Your assignment: Every line that contains "Databases" must be located and copied from the data.
(Beginning of The input)
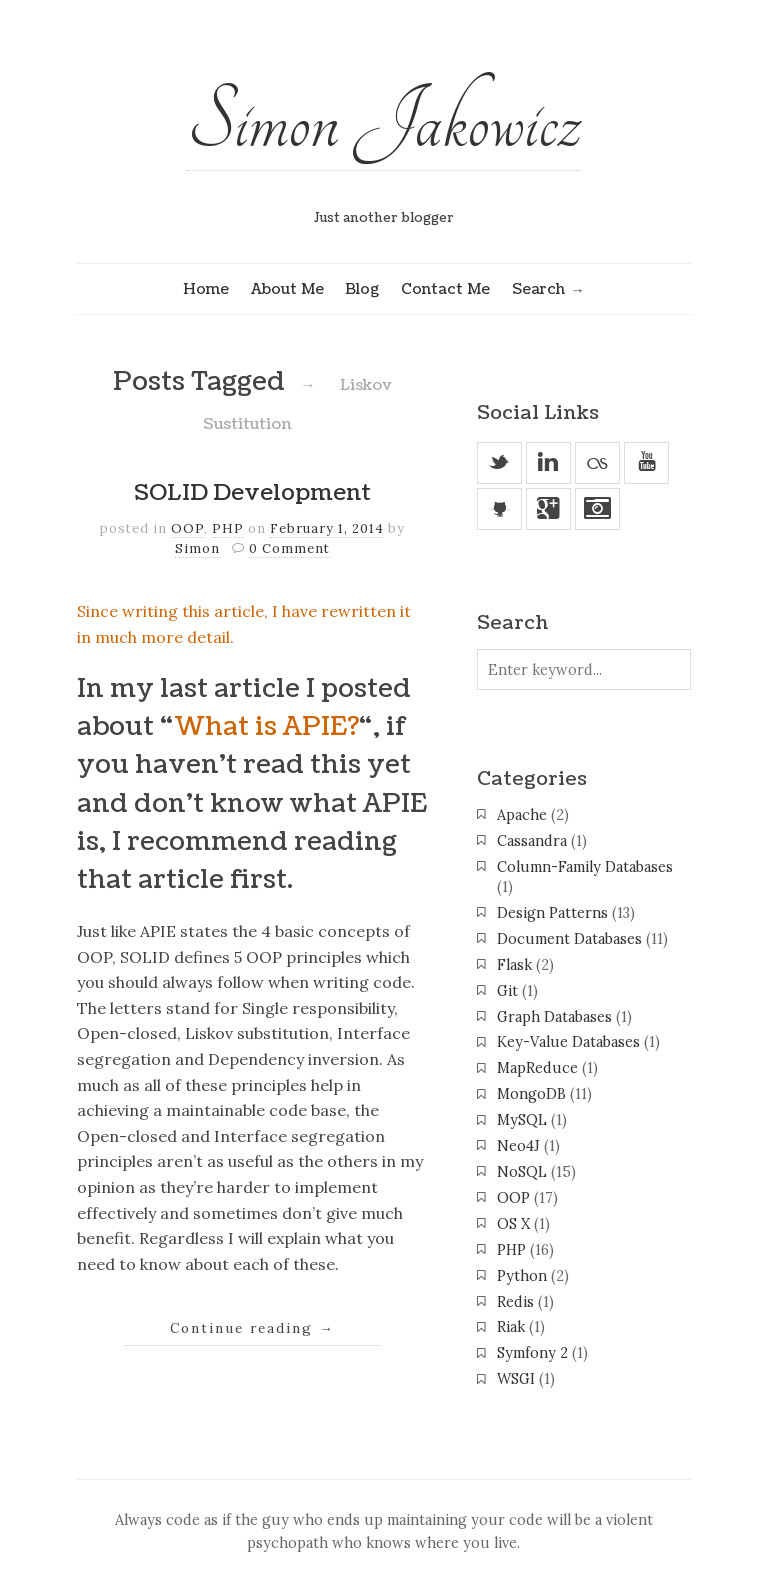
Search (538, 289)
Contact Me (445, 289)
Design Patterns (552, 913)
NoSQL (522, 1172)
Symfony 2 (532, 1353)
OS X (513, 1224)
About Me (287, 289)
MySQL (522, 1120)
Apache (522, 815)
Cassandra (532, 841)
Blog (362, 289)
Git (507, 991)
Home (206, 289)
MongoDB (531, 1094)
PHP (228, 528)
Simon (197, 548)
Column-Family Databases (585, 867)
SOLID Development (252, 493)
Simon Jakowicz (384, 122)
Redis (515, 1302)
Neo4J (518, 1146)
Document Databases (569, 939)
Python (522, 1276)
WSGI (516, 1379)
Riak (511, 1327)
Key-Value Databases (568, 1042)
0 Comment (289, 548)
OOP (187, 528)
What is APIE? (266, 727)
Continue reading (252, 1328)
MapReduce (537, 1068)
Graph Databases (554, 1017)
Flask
(End of The input)
Response to the task:
Column-Family Databases (585, 867)
Document Databases (569, 939)
Key-Value Databases (568, 1042)
Graph Databases (554, 1017)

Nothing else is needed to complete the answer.